Pria itu tertegun, dia tersenyum tipis lalu kembali melanjutkan penjelasannya.

"Oke, lanjut ya. Ada tiga titik yaitu titik beku, titik didih dan titik triple. Coba deh, ada yang bisa sebutin yang mana titik didih, titik beku dan titik triple?" Pria itu senang memberikan pertanyaan. Dia tidak terlalu suka dengan metode memberikan ceramah full, sebab dia sendiri akan mengantuk jika mendengarkan saja. Jadi, lebih baik mencampurkan dua metode itu. Tetap memberikan ceramah dan diselingi dengan pertanyaan-pertanyaan. Dengan begitu, anak didiknya akan berpikir dan lebih mempersiapkan diri di pertemuan berikutnya. Bukan, kah, hal ini jauh lebih efektif?

Claudia kembali mengangkat tangannya. Terlihat jelas dia begitu percaya diri.

"Ya? Kamu mau menjawab?" tanya pria itu pada Claudia.

"Ya, Pak. Titik beku itu di titik B sementara titik didih di titik D."

"Oke, benar yang diucapkan teman kalian.Kenapa disebut titik didih karena pada titik tersebut merupakan suhu pada saat tekanan uap air sama dengan tekanan udara luar (1 atm) dan terjadi kesetimbangan fase cair dan gas. Kalau titik beku disebut demikian karena pada titik tersebut merupakan suhu pada saat tekanan uap air sama dengan tekanan udara luar (1 atm) dan terjadi kesetimbangan fase padat dan cair," jelas Nareswara.

Pria itu memandang ke sekeliling kelasnya sebelum kembali memberikan pertanyaan. "Kalau titik triple yang mana? Kenapa disebut titik triple? Oh iya, saya mau dengar jawaban dari gadis yang telat plus melamun di kelas saya."

Manda kembali dibuat terkejut, dia sadar kalau dirinya yang dimaksud gurunya itu. Jantungnya berdegup semakin kencang, dia takut karena isi kepalanya kosong. Dia merutuki dirinya yang keasikan nonton anime kesukaannya hingga ketiduran karena menangis.

"Pak, saya boleh bantu jawab?" Claudia masih berusaha menarik perhatian Nareswara. Dia mau menjawab lagi pertanyaan pria itu.

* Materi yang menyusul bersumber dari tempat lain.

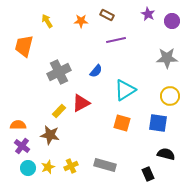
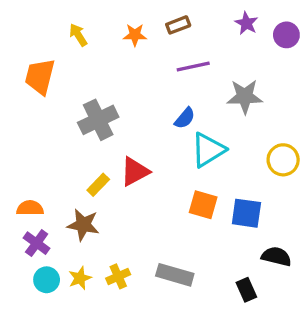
brown rectangle: (107, 15) -> (178, 25), turned -48
gray star: (167, 58) -> (245, 97), moved
blue semicircle: (96, 71) -> (185, 118), moved
blue square: (158, 123) -> (246, 213), moved

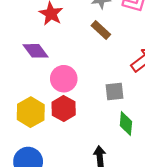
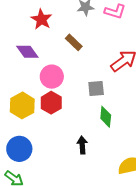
brown rectangle: (101, 30) -> (74, 42), moved

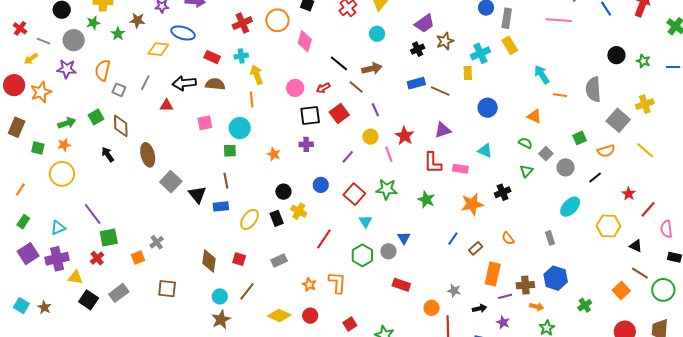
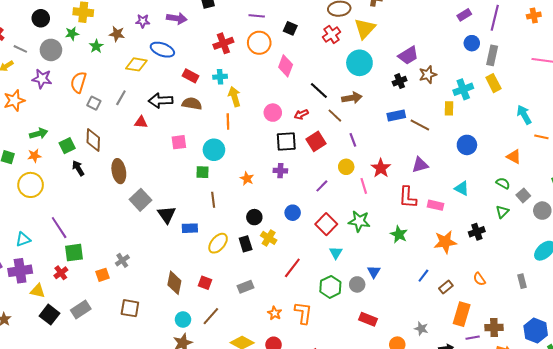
cyan circle: (377, 34) -> (359, 63), size x1.6
green square: (96, 117) -> (67, 146), moved
brown line: (226, 181) -> (213, 200), moved
blue hexagon: (556, 278) -> (536, 331), moved

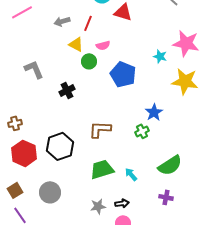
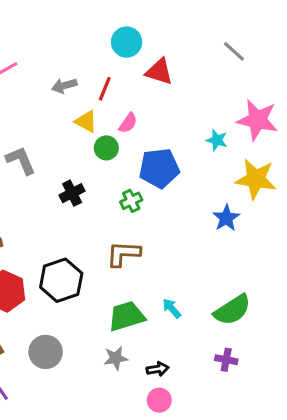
pink semicircle: (103, 45) -> (128, 123), turned -40
blue pentagon: (123, 74) -> (159, 168), turned -30
blue star: (154, 112) -> (226, 218), moved
green cross: (142, 131) -> (131, 201), moved
cyan arrow: (131, 174) -> (172, 308), moved
gray star: (98, 206) -> (116, 358), moved

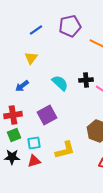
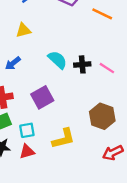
yellow triangle: (31, 58) -> (23, 30), turned 40
black cross: (86, 80) -> (82, 64), moved

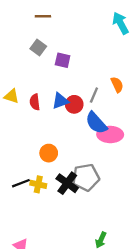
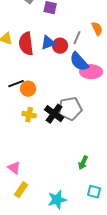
red semicircle: (35, 102) -> (26, 44), size x1.6
orange circle: (49, 153) -> (28, 89), moved
black line: (21, 183) -> (16, 84), moved

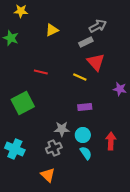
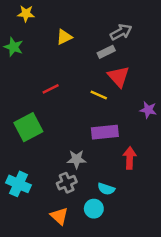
red line: (41, 72) -> (51, 89), turned -40
purple rectangle: (85, 107) -> (105, 132), size x1.5
cyan circle: (83, 135) -> (94, 209), moved
red arrow: (111, 141) -> (130, 158), moved
cyan semicircle: (86, 153) -> (106, 189), turned 144

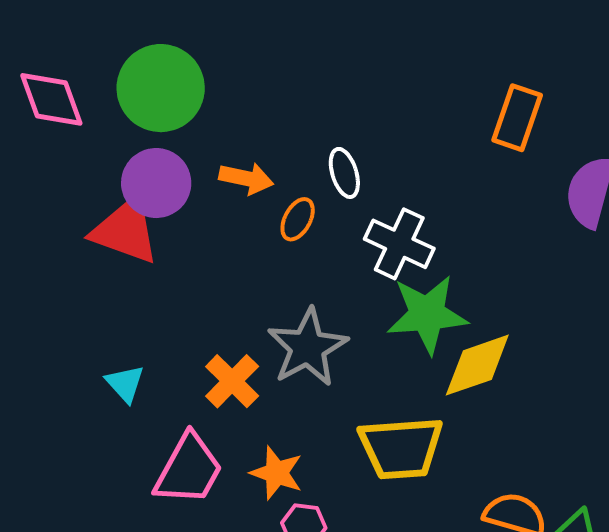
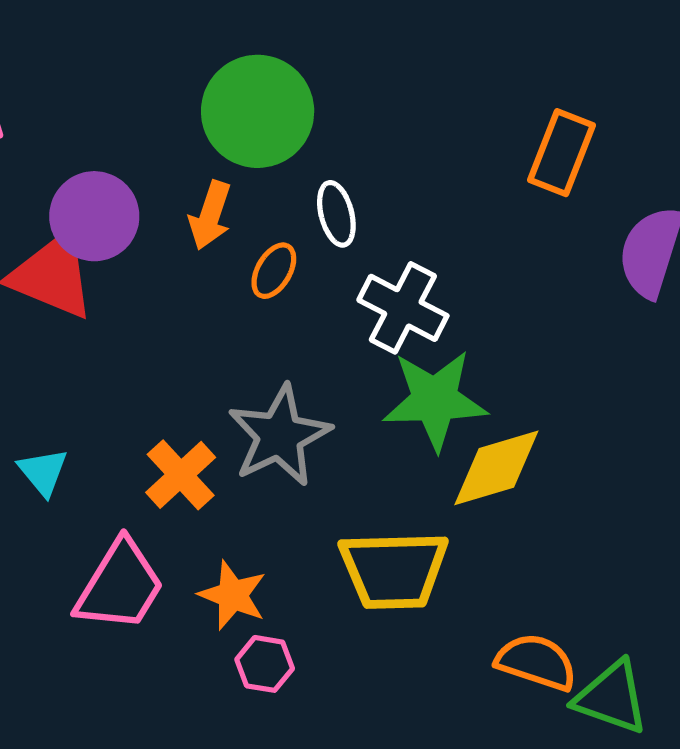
green circle: (161, 88) -> (258, 111), moved
orange arrow: (246, 178) -> (210, 215), turned 94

"Nggak, sudah cukup. Masa Claudia terus yang jawab pertanyaan saya, Ayo, dong. Kalau kalian diam-diam semua, gimana caranya saya mau menilai kalian? Aktif dong."

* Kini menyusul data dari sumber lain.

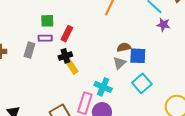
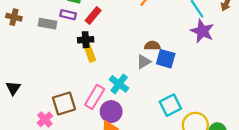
purple star: (163, 25) -> (202, 31), size x1.5
gray rectangle: (29, 50) -> (47, 24), turned 70
cyan square: (142, 83) -> (170, 105), moved

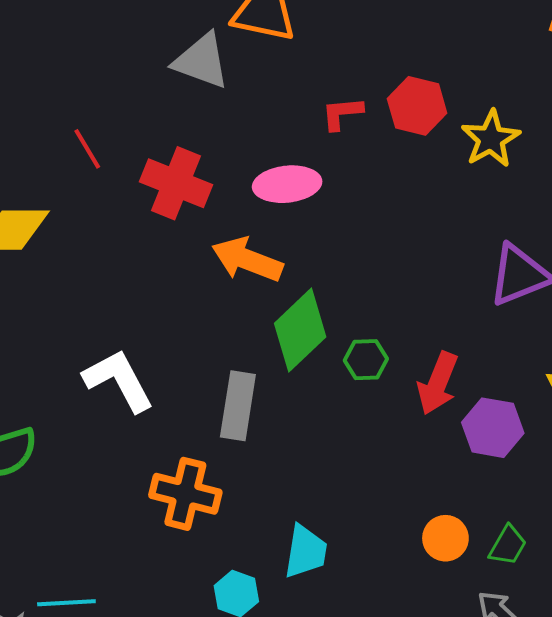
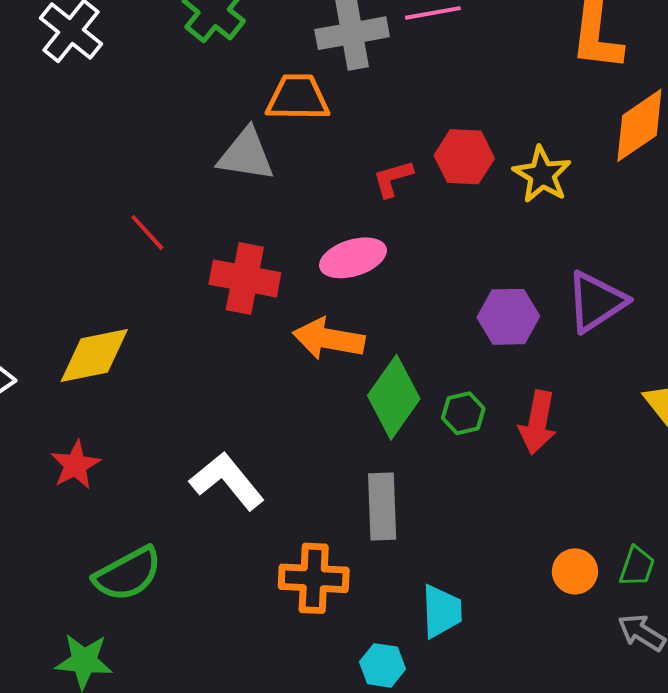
red line: (87, 149) -> (147, 232), moved
gray rectangle: (238, 406) -> (382, 506), moved
purple hexagon: (493, 428) -> (508, 317), moved

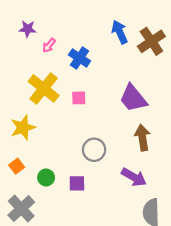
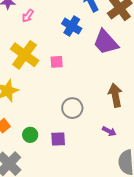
blue cross: (80, 58) -> (72, 26), moved
purple trapezoid: (133, 98) -> (106, 42), moved
purple arrow: (134, 177) -> (109, 131), size x0.6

Semua orang kembali terdiam, bukannya mereka tidak tahu. Hanya saja, tidak ada yang suka dibanding-bandingkan. Setiap orang jelas punya keunikan, kelebihan masing-masing. Bukan berarti karena diam saja menandakan hanya orang yang terus menjawab ini yang terbaik.

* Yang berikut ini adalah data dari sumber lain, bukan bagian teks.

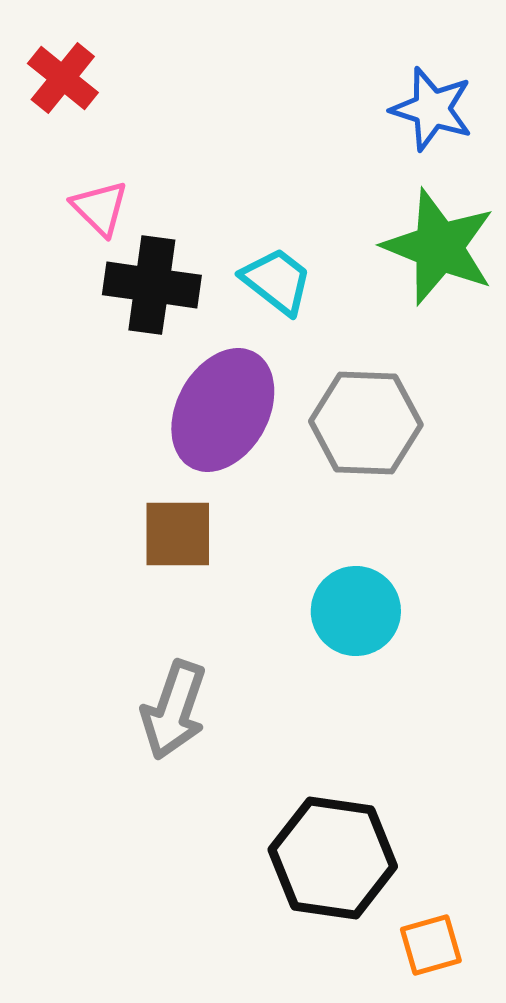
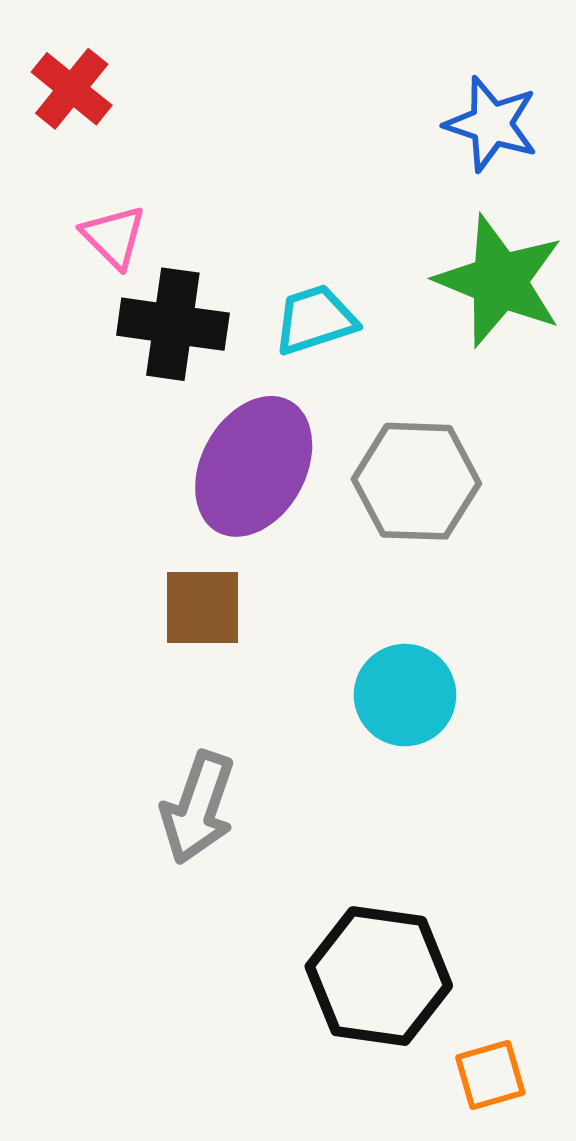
cyan trapezoid: (277, 281) -> (315, 320), turned -56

"Bapak tidak bisa menyamaratakan semua orang seperti itu. Tidak ada yang boleh diperbandingkan, semua orang jelas berbeda dalam kemampuan berpikir."

Nareswara tersenyum, dialah yang paling tahu rasanya dibandingkan dan tidak dihargai oleh orang yang paling penting di hidupnya. Keadaan yang memaksanya menjadi dewasa di umurnya yang masih belia. Hidup memang sepahit itu, berputar dalam hal membanding dan dibandingkan.